The other result I have in mind is North America's manufactured housing industry, which turns out mobile homes, prefabricated sheds and cottages, and other low-cost, transportable units. Once in a while, you hear about an enterprising architect bent on persuading the housing industrialists to push out a product that's not ordinary – but such efforts usually go nowhere. The artistic quality of mass-manufactured shelter has always been, and remains, very humdrum.

So does the century-old dream of a marriage of advanced design to the assembly line have any future at all?

Probably not, for the time being, at the low end of the residential market. At the high end, however, the prospects for such a union may be brighter. Toronto developer Gary Lands, managing director of Nexterra Green Homes Ltd., certainly thinks our town is ready for some deluxe prefab. In fact, it's already here: Nexterra's new, modern three-bedroom North York dwelling, which has been almost completely factory-built, comes with an important creative pedigree.

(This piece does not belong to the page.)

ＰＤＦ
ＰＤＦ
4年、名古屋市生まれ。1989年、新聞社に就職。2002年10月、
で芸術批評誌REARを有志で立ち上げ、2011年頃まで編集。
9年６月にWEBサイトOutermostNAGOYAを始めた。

Manufactured at a plant in Indiana according to plans supplied by LivingHomes, a Los Angeles development and design firm, the basic components of the 2,132-square-foot, two-storey house – sub-floors and walls and ceilings, tubs and sinks, doors and fixtures, plumbing, even the pre-tiled bathroom – arrived on trucks in late January. (The two-car garage is one of the few elements that didn't come in the kit.) The modules were then put together, Mr. Lands said, in less than two days. The interiors and the exterior were still being outfitted for habitation when I visited the flat-roofed house a couple of weeks ago.

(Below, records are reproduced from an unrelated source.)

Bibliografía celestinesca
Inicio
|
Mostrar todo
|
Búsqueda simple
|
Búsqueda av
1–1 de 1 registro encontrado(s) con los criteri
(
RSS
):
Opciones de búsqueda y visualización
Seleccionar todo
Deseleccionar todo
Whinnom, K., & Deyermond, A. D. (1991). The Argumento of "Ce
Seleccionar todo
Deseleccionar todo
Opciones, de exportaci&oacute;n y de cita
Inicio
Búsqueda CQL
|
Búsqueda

It stands on a picturesque half-acre site at the edge of a quiet post-war neighbourhood populated by old single-family homes and new faux-chateaux. The house's tall north-facing windows open toward a steep-sided ravine, while, at the rear, the property slopes down to the floor of a little valley. Nexterra once owned the ravine, but has deeded it over to the city. Though what happens next will obviously depend on market forces, the developer now intends to drop three more prefabs on the territory that's left.

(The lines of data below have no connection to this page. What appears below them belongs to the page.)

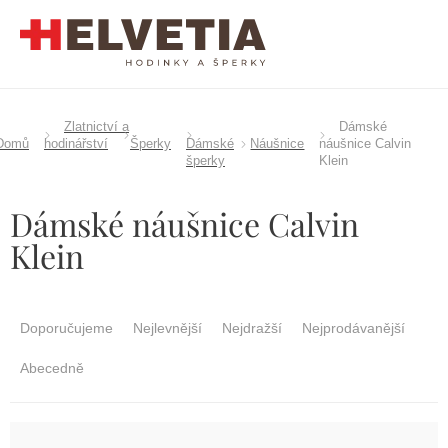
Přejít
na
obsah
Zlatnictví a
Dámské
Domů
hodinářství
Šperky
Dámské
Náušnice
náušnice Calvin
šperky
Klein
Dámské náušnice Calvin
Klein
Ř
a
Doporučujeme
Nejlevnější
Nejdražší
Nejprodávanější
z
e
Abecedně
n
í
p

With its stacked, box-upon-box geometry and floor-to-ceiling glass walls, the house that's nearing completion in Toronto speaks frankly about its modernist American parentage. On one side, the compact, attractive building is descended from an influential line of smartly tailored, glassy, history-free southern California homes. (The residences of Richard Neutra, Charles Eames and LivingHomes's own Ray Kappe are all in the family tree.)

On the other side, the house's roots lie in Henry Ford's revolutionary Model T factory. Much like that first affordable, enormously popular car, Nexterra's Toronto house is almost entirely composed of standardized parts fastened together on the plant floor into a few ready-to-ship packages. The severe, functional simplicity of the design, inside and out, is a reminder of the hard-hat spot, that Rust Belt factory, where the building was born.

Unlike the Model T, however, the North York residence is very green, and the list of its environmentally merciful, fuel-saving features is long. Heating and cooling, for example, are furnished by a geothermal energy exchanger. Recycled synthetic stone has been used in the double-height Scavolini kitchen, the high-performance building envelope has been strengthened to resist Canadian winter weather, and so on.

And again unlike Mr. Ford's Tin Lizzie – which was pitched to middle-class hourly wage-earners – Nexterra's prefab home is costly: The company will put it on the market, Mr. Lands said, for $1.7-million. This place is not, of course, an instance of the cheap avant-garde housing for the multitudes longed for by visionaries early in the 20th century. Nor should it be: I'm not suggesting that Mr. Lands, or any other developer, ought to defy market realities and attempt to create a modernist heaven on earth.

That said, Nexterra's house is interesting evidence of an old passion for prefab that has endured down to the present day among forward-thinking North American architects, designers and developers. With so much intelligence and skill being applied to the problem, it may be only a matter of time before someone figures out a practical way to mass-manufacture inexpensive homes with the trim, fresh, contemporary (and very California) styling that makes this small Nexterra/LivingHomes house appealing.